═══ GIVEN DATA

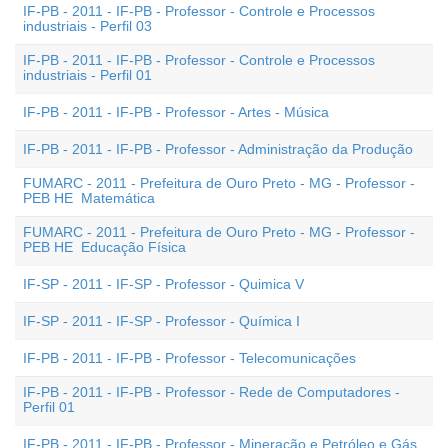
IF-PB - 2011 - IF-PB - Professor - Controle e Processos
industriais - Perfil 03
IF-PB - 2011 - IF-PB - Professor - Controle e Processos
industriais - Perfil 01
IF-PB - 2011 - IF-PB - Professor - Artes - Música
IF-PB - 2011 - IF-PB - Professor - Administração da Produção
FUMARC - 2011 - Prefeitura de Ouro Preto - MG - Professor -
PEB HE  Matemática
FUMARC - 2011 - Prefeitura de Ouro Preto - MG - Professor -
PEB HE  Educação Física
IF-SP - 2011 - IF-SP - Professor - Quimica V
IF-SP - 2011 - IF-SP - Professor - Química I
IF-PB - 2011 - IF-PB - Professor - Telecomunicações
IF-PB - 2011 - IF-PB - Professor - Rede de Computadores -
Perfil 01
IF-PB - 2011 - IF-PB - Professor - Mineração e Petróleo e Gás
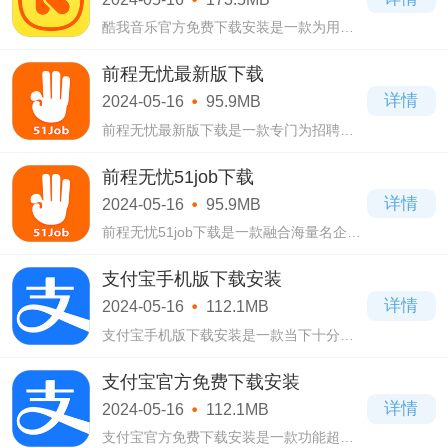
酷我音乐官方免费下载安装是一款为用户
提供高品质音乐服务的互联网音乐软件，
酷我音乐官方免费下载安装采用简洁的页
前程无忧最新版下载
面设计，有着非常丰富的音乐。
详情
2024-05-16
95.9MB
前程无忧最新版下载是一款专门为招聘与
求职打造的一款生活应用软件，前程无忧
最新版下载这里拥有强大的功能，海量的
前程无忧51job下载
招聘信息。
详情
2024-05-16
95.9MB
前程无忧51job下载是一款融合海量名企，
公司的招聘资讯为一体的生活应用app，前
程无忧51job下载采用简洁的页面设计，有
支付宝手机版下载安装
着海量的招聘信息资源。
详情
2024-05-16
112.1MB
支付宝手机版下载安装是一款当下十分受
欢迎的生活服务软件，支付宝手机版下载
安装这款软件的功能十分强大，尤其是支
支付宝官方免费下载安装
付功能。
详情
2024-05-16
112.1MB
支付宝官方免费下载安装是一款功能超级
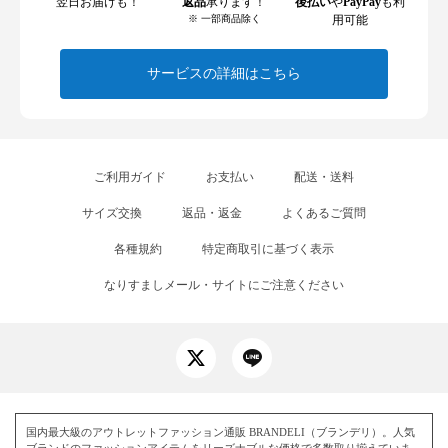
翌日お届けも！
返品
承ります！
後払い
や
PayPay
も利
※ 一部商品除く
用可能
サービスの詳細はこちら
ご利用ガイド
お支払い
配送・送料
サイズ交換
返品・返金
よくあるご質問
各種規約
特定商取引に基づく表示
なりすましメール・サイトにご注意ください
国内最大級のアウトレットファッション通販 BRANDELI（ブランデリ）。人気
ブランドのファッションアイテムをリーズナブルな価格で多数取り揃えていま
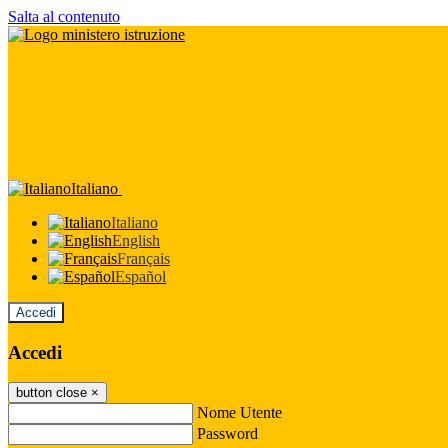
Salta al contenuto
Italiano
Italiano
English
Français
Español
Accedi
Accedi
button close
×
Nome Utente
Password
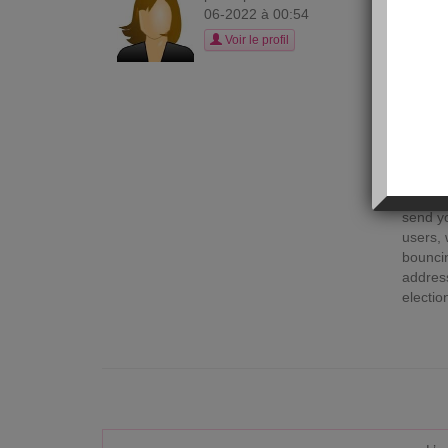
B
06-2022 à 00:54
Bitcoin
Voir le profil
nearing
than a 
the arr
of the
deposit
on of b
Mix (on
bitcoin
send yo
users, 
bounci
address
electio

══════

Nothing but the lines from the beginning of the material through the line with "前程无忧最新版下载是一款专门为招聘与" should appear, printed exactly, with no pictures among them.

IF-PB - 2011 - IF-PB - Professor - Controle e Processos
industriais - Perfil 03
IF-PB - 2011 - IF-PB - Professor - Controle e Processos
industriais - Perfil 01
IF-PB - 2011 - IF-PB - Professor - Artes - Música
IF-PB - 2011 - IF-PB - Professor - Administração da Produção
FUMARC - 2011 - Prefeitura de Ouro Preto - MG - Professor -
PEB HE  Matemática
FUMARC - 2011 - Prefeitura de Ouro Preto - MG - Professor -
PEB HE  Educação Física
IF-SP - 2011 - IF-SP - Professor - Quimica V
IF-SP - 2011 - IF-SP - Professor - Química I
IF-PB - 2011 - IF-PB - Professor - Telecomunicações
IF-PB - 2011 - IF-PB - Professor - Rede de Computadores -
Perfil 01
IF-PB - 2011 - IF-PB - Professor - Mineração e Petróleo e Gás
酷我音乐官方免费下载安装是一款为用户
提供高品质音乐服务的互联网音乐软件，
酷我音乐官方免费下载安装采用简洁的页
前程无忧最新版下载
面设计，有着非常丰富的音乐。
详情
2024-05-16
95.9MB
前程无忧最新版下载是一款专门为招聘与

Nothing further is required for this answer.